Governments, in consultation with internal and external counsel, may wish to submit other financial information to EMMA (and post it on their websites) that goes beyond the minimum requirements in the CDA. Issuers who choose to disclose information above and beyond the minimum requirements in a CDA should consider the following:
1. Types of additional information to be disclosed may include annual budgets, financial plans, financial materials sent to governing bodies for council or board meetings, monthly financial summaries, investment information, and economic and revenue forecasts. Governments are encouraged to place this additional or interim financial information on the investor section of their websites, including use of a feature within EMMA that allows governments to post a link directly to their website so that investors and the public can directly access the information.
2. Issuers may want to provide additional information to investors about other debt-related agreements. Rating agencies and investors may expect these disclosures to be publicly communicated, and issuers are advised of the benefits of providing this additional voluntary disclosure. These disclosures should provide information that will enable investors to make judgments about the volatility and risk exposure of agreements that may include financial risks that should be disclosed and quantified. Examples of agreements for which voluntary disclosure is recommended include:
- Direct placements, loans, lines of credit or other credit arrangements with private lenders or commercial banks. Example of the type of information to be disclosed include an interest rate or debt service schedule, legal security pledge, legal covenants, call options and other key terms.
- Letters of credit issued in connection with variable rate debt issuance;
- Interest rate swaps entered into in connection with debt issuance;
- Investment agreements for bond proceeds, including reserve funds, particularly where such investments may be pledged or anticipated bond security; and
- Insurance sureties used to fund reserve fund requirements.
Any sensitive information (such as bank accounts and wire information) should be redacted from documents prior to posting.
3. Legal and regulatory implications of voluntary postings remain uncertain. Issuers should consult with bond counsel and their municipal advisor to determine the best strategy to support the market benefits of additional communication without harming the issuer’s ability to meet regulatory expectations.
Upon implementation of a formal set of continuing disclosure policies and procedures, issuers should also take steps to ensure standards are being diligently followed.

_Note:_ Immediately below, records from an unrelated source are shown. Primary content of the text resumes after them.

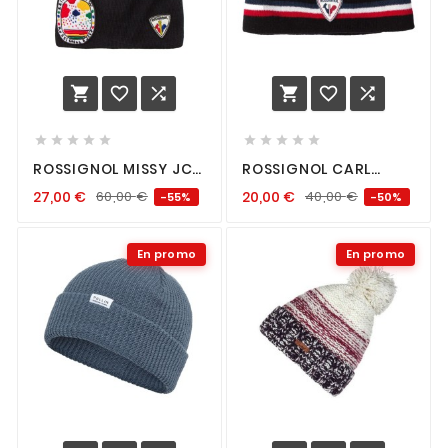
















ROSSIGNOL MISSY JCC
ROSSIGNOL CARL
BONNET FEMME BLACK
BONNET BLACK
27,00
€
60,00
€
20,00
€
40,00
€
-55%
-50%
En promo
En promo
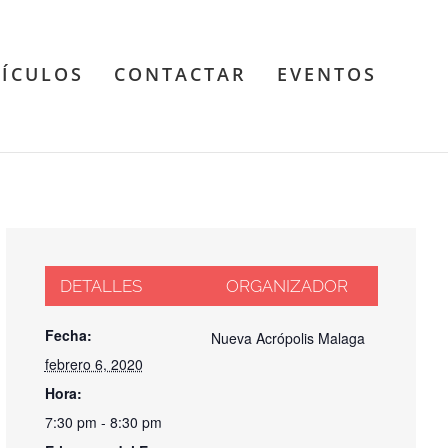
TÍCULOS
CONTACTAR
EVENTOS
DETALLES
ORGANIZADOR
Fecha:
Nueva Acrópolis Malaga
febrero 6, 2020
Hora:
7:30 pm - 8:30 pm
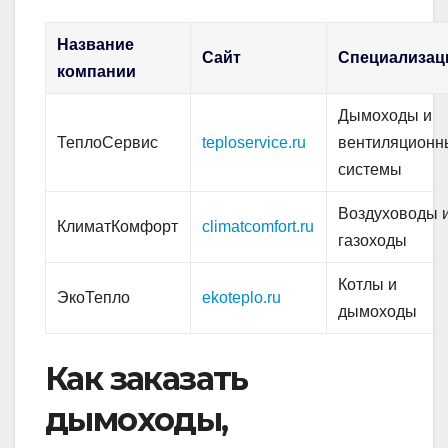
Название
Сайт
Специализац
компании
Дымоходы и
ТеплоСервис
teploservice.ru
вентиляционн
системы
Воздуховоды 
КлиматКомфорт
climatcomfort.ru
газоходы
Котлы и
ЭкоТепло
ekoteplo.ru
дымоходы
Как заказать
дымоходы,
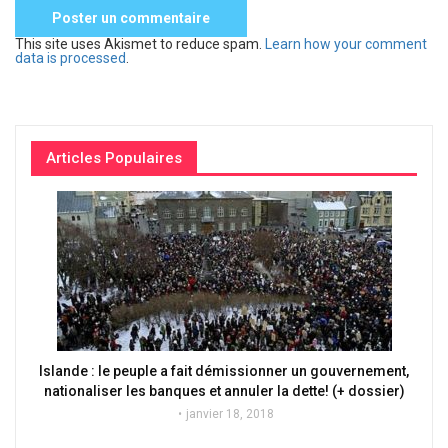
This site uses Akismet to reduce spam.
Learn how your comment
data is processed
.
Articles Populaires
Islande : le peuple a fait démissionner un gouvernement,
nationaliser les banques et annuler la dette! (+ dossier)
janvier 18, 2018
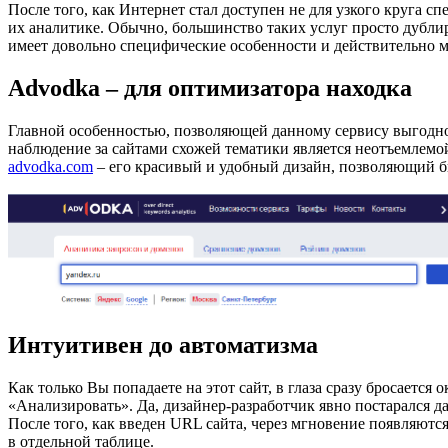
После того, как Интернет стал доступен не для узкого круга сп
их аналитике. Обычно, большинство таких услуг просто дублир
имеет довольно специфические особенности и действительно м
Advodka – для оптимизатора находка
Главной особенностью, позволяющей данному сервису выгодно в
наблюдение за сайтами схожей тематики является неотъемлемой
advodka.com
– его красивый и удобный дизайн, позволяющий бы
Интуитивен до автоматизма
Как только Вы попадаете на этот сайт, в глаза сразу бросается
«Анализировать». Да, дизайнер-разработчик явно постарался даж
После того, как введен URL сайта, через мгновение появляются
в отдельной таблице.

Continuing disclosure policies and practices should be periodically reviewed to ensure consistency with market and regulatory expectations.
- MSRB Glossary of Terms, www.msrb.org
- Making Good Disclosure, Government Finance Officers Association, 2002.
- GFOA Best Practice: Using Technology for Disclosure, 2015.
- GFOA Best Practice: Maintaining an Investor Relations Program, 2010.
- GFOA Best Practice: Using the Comprehensive Annual Financial Report to Meet SEC Requirements for Periodic Disclosure, 2006.
- GFOA Best Practice: Post-Issuance Policies and Procedures, 2017.
- GFOA Best Practice: Primary Market Disclosure, 2017.
- GFOA Alert: The SEC MCDC Initiative and Issuers, 2014.
- Disclosure Roles of Counsel, John McNally, Project Coordinator, ABA/National Association of Bond Lawyers, 2009.